*** Opening Input data ***
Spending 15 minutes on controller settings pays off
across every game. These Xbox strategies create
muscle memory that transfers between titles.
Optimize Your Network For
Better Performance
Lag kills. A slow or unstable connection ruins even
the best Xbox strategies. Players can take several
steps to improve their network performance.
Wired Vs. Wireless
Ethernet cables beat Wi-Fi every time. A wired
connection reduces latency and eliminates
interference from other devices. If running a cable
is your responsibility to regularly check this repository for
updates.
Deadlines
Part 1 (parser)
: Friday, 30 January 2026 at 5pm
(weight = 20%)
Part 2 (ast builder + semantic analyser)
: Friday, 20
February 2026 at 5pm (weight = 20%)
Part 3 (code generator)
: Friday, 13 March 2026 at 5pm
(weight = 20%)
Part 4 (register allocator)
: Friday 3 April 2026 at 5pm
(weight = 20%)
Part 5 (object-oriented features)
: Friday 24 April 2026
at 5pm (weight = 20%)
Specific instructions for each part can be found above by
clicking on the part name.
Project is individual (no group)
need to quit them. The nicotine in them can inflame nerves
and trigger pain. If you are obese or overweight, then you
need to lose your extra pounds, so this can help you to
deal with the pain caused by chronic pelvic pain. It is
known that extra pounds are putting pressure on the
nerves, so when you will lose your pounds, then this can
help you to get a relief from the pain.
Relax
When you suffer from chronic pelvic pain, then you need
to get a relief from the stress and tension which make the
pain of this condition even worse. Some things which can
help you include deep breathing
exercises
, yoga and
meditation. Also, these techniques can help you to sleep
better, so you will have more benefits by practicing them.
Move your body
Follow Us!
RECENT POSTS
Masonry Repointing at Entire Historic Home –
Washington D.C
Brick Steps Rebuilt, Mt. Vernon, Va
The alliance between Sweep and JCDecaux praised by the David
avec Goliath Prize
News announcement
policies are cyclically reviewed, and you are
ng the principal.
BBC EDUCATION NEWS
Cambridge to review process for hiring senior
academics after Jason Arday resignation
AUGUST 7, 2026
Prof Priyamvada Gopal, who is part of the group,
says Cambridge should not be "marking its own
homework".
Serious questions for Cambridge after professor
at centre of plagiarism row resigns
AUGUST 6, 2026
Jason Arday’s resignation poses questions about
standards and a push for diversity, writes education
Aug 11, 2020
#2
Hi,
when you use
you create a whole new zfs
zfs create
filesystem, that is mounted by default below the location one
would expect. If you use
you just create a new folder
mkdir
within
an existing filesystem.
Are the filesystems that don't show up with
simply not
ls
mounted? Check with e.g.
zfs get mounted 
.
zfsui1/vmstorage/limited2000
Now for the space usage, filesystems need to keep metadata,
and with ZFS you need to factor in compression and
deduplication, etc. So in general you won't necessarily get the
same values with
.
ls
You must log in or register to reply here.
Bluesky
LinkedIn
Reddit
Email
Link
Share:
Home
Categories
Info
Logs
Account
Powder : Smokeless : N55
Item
*** Closing Input data ***
*** Opening Input data ***
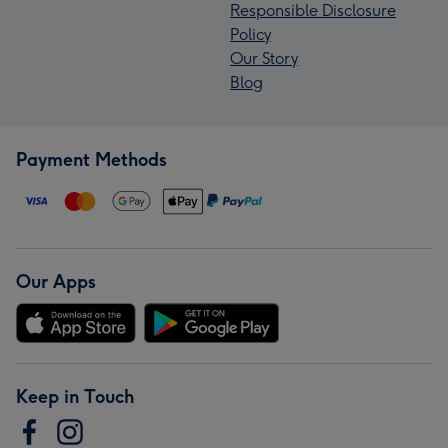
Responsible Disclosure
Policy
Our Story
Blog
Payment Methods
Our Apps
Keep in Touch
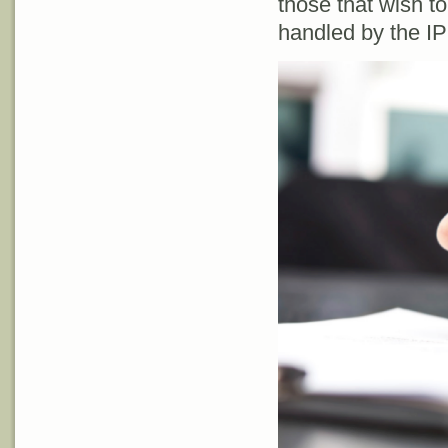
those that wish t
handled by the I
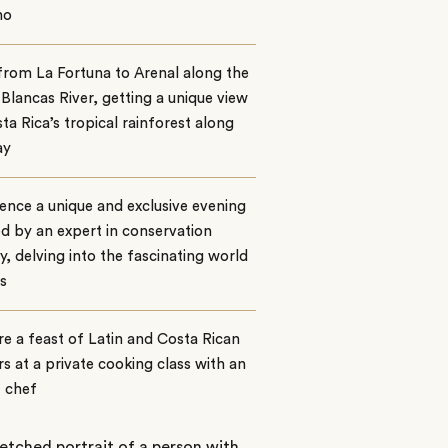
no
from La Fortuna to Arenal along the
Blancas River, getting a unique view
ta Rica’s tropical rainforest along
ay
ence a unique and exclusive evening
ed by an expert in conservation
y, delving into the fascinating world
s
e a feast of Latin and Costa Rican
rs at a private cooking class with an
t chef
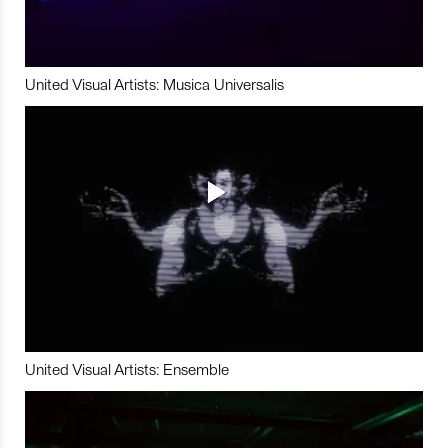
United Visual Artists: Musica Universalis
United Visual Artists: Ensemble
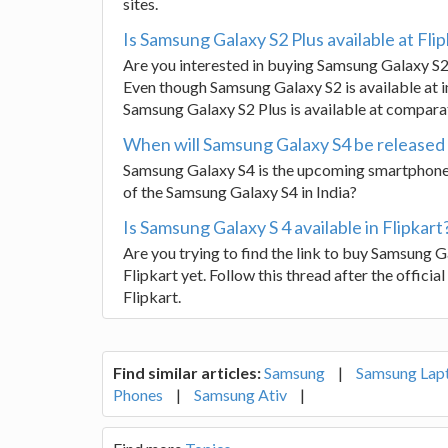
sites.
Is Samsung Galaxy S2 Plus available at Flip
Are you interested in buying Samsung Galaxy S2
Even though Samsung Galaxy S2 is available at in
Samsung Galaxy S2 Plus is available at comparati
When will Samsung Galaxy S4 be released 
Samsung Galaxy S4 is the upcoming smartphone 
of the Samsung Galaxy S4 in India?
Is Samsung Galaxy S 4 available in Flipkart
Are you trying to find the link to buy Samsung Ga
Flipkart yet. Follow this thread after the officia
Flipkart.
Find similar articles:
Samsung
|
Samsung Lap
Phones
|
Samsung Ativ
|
*** Closing Input data ***
Problem requirements - Since only part of the listing is wanted, copy exactly the lines from the one holding "Spending 15 minutes" to the one holding "Prof Priyamvada Gopal, who", both included.

Response to the task -
Spending 15 minutes on controller settings pays off
across every game. These Xbox strategies create
muscle memory that transfers between titles.
Optimize Your Network For
Better Performance
Lag kills. A slow or unstable connection ruins even
the best Xbox strategies. Players can take several
steps to improve their network performance.
Wired Vs. Wireless
Ethernet cables beat Wi-Fi every time. A wired
connection reduces latency and eliminates
interference from other devices. If running a cable
is your responsibility to regularly check this repository for
updates.
Deadlines
Part 1 (parser)
: Friday, 30 January 2026 at 5pm
(weight = 20%)
Part 2 (ast builder + semantic analyser)
: Friday, 20
February 2026 at 5pm (weight = 20%)
Part 3 (code generator)
: Friday, 13 March 2026 at 5pm
(weight = 20%)
Part 4 (register allocator)
: Friday 3 April 2026 at 5pm
(weight = 20%)
Part 5 (object-oriented features)
: Friday 24 April 2026
at 5pm (weight = 20%)
Specific instructions for each part can be found above by
clicking on the part name.
Project is individual (no group)
need to quit them. The nicotine in them can inflame nerves
and trigger pain. If you are obese or overweight, then you
need to lose your extra pounds, so this can help you to
deal with the pain caused by chronic pelvic pain. It is
known that extra pounds are putting pressure on the
nerves, so when you will lose your pounds, then this can
help you to get a relief from the pain.
Relax
When you suffer from chronic pelvic pain, then you need
to get a relief from the stress and tension which make the
pain of this condition even worse. Some things which can
help you include deep breathing
exercises
, yoga and
meditation. Also, these techniques can help you to sleep
better, so you will have more benefits by practicing them.
Move your body
Follow Us!
RECENT POSTS
Masonry Repointing at Entire Historic Home –
Washington D.C
Brick Steps Rebuilt, Mt. Vernon, Va
The alliance between Sweep and JCDecaux praised by the David
avec Goliath Prize
News announcement
policies are cyclically reviewed, and you are
ng the principal.
BBC EDUCATION NEWS
Cambridge to review process for hiring senior
academics after Jason Arday resignation
AUGUST 7, 2026
Prof Priyamvada Gopal, who is part of the group,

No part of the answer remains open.